For machines to comprehend natural language it requires complex data processing and advanced machine learning algorithms. Depending on the language and the type of data the process can vary, as well as the algorithms. It is also not trivial to determine which machine learning method to apply based on a given dataset or task.
E.g., Numerous machine learning methods and NLP pipelines can be used to classify text documents. However, do you keep questioning the following
🤔 Which one will give the best results?
🤔 How much data will each process need to train?
🤔 Which pipeline will scale best?
🤔 How complex are each of them to put in production?
Additionally, the entire language processing stack might be different for different languages. Even if you have all the components together there is no guarantee you will get the best results.
To address all these challenges we came up with AutoNLP. An algorithm that figures out which pipeline, which features, and which model will give the best results.
You only need to give it data, it does everything else for you!.
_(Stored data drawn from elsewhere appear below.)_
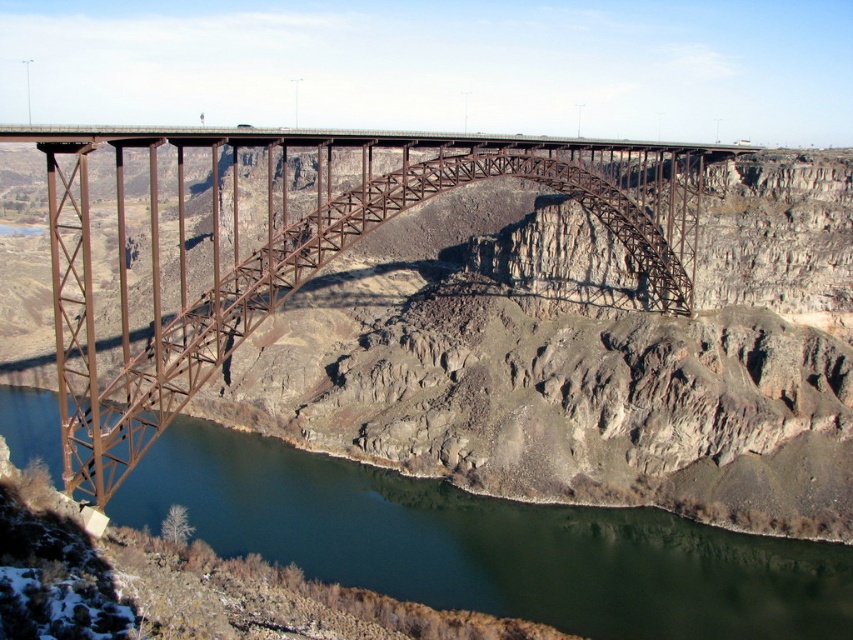 You are a drone operator tasked with capturing aerial footage of the rusty metal bridge at center. Your drone has a maximum flight range of 40 meters. Can your drone safely reach the bridge without exceeding its range limit?

The rusty metal bridge at center is 39.54 meters away from the camera. Since the drone has a maximum flight range of 40 meters, it can safely reach the bridge without exceeding its range limit as 39.54 meters is within the 40 meters limit. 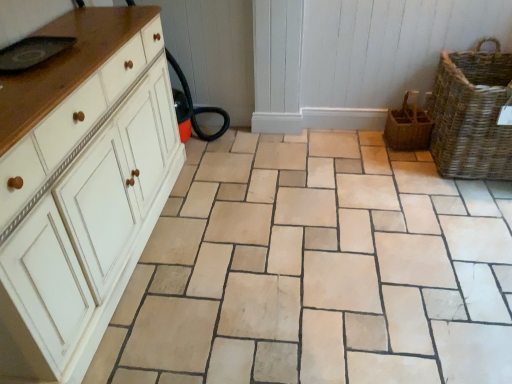 Describe the element at coordinates (80, 185) in the screenshot. The image size is (512, 384). I see `white painted wood chest of drawers at left` at that location.

At what (x,y) coordinates should I click in order to perform the action: click on white painted wood chest of drawers at left. Please return your answer as a coordinate pair (x, y). The width and height of the screenshot is (512, 384). Looking at the image, I should click on (80, 185).

This screenshot has width=512, height=384. What are the coordinates of `woven brown basket at right, the second basket viewed from the right` in the screenshot? It's located at (408, 125).

This screenshot has width=512, height=384. What are the coordinates of `beige stone tile at center` in the screenshot? It's located at (317, 270).

Describe the element at coordinates (471, 114) in the screenshot. This screenshot has height=384, width=512. I see `woven brown basket at right, placed as the second basket when sorted from left to right` at that location.

The height and width of the screenshot is (384, 512). I want to click on white painted wood chest of drawers at left, so click(x=80, y=185).

Does point (275, 266) come in front of point (71, 130)?

No, (275, 266) is behind (71, 130).

Is beige stone tile at center placed right next to white painted wood chest of drawers at left?

beige stone tile at center and white painted wood chest of drawers at left are clearly separated.

From their relative heights in the image, would you say beige stone tile at center is taller or shorter than white painted wood chest of drawers at left?

beige stone tile at center is shorter than white painted wood chest of drawers at left.

How much distance is there between beige stone tile at center and woven brown basket at right, placed as the second basket when sorted from left to right?

beige stone tile at center and woven brown basket at right, placed as the second basket when sorted from left to right, are 31.06 inches apart from each other.

Does point (217, 289) come closer to viewer compared to point (456, 86)?

Yes, it is in front of point (456, 86).

Is beige stone tile at center to the left or to the right of woven brown basket at right, placed as the second basket when sorted from left to right, in the image?

beige stone tile at center is positioned on woven brown basket at right, placed as the second basket when sorted from left to right,'s left side.

Based on the photo, how many degrees apart are the facing directions of beige stone tile at center and woven brown basket at right, the 1th basket viewed from the right?

93.3 degrees separate the facing orientations of beige stone tile at center and woven brown basket at right, the 1th basket viewed from the right.

Could you measure the distance between white painted wood chest of drawers at left and woven brown basket at right, placed as the second basket when sorted from left to right?

white painted wood chest of drawers at left and woven brown basket at right, placed as the second basket when sorted from left to right, are 5.98 feet apart from each other.

The height and width of the screenshot is (384, 512). I want to click on the 2nd basket above the white painted wood chest of drawers at left (from the image's perspective), so click(471, 114).

Considering the positions of points (111, 127) and (451, 171), is point (111, 127) closer to camera compared to point (451, 171)?

That is True.

Based on the photo, who is bigger, white painted wood chest of drawers at left or woven brown basket at right, the 1th basket viewed from the right?

Bigger between the two is white painted wood chest of drawers at left.

Can you see woven brown basket at right, the second basket viewed from the right, touching beige stone tile at center?

No, woven brown basket at right, the second basket viewed from the right, is not beside beige stone tile at center.

Can you confirm if woven brown basket at right, the second basket viewed from the right, is bigger than beige stone tile at center?

No, woven brown basket at right, the second basket viewed from the right, is not bigger than beige stone tile at center.

Consider the image. Does woven brown basket at right, the second basket viewed from the right, turn towards beige stone tile at center?

No, woven brown basket at right, the second basket viewed from the right, is not oriented towards beige stone tile at center.

Considering the positions of objects woven brown basket at right, the 1th basket in the left-to-right sequence, and beige stone tile at center in the image provided, who is in front, woven brown basket at right, the 1th basket in the left-to-right sequence, or beige stone tile at center?

beige stone tile at center.

Considering the relative sizes of beige stone tile at center and woven brown basket at right, the second basket viewed from the right, in the image provided, is beige stone tile at center wider than woven brown basket at right, the second basket viewed from the right,?

Yes.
Since creating datasets is itself a difficult task, we have made our AutoNLP highly data efficient. Different apps have a different variants of AutoNLP and they also have different minimum data requirements. E.g., Natural Language Understanding (NLU) needs 20 training examples, and Neural Machine Translation needs 400-500 training examples.
No Machine learning or data science knowledge required
This means you don't need to have any machine learning or data science knowledge to train your AI models. You focus on the business problems you are solving and let our platform take care of all the language processing and machine learning.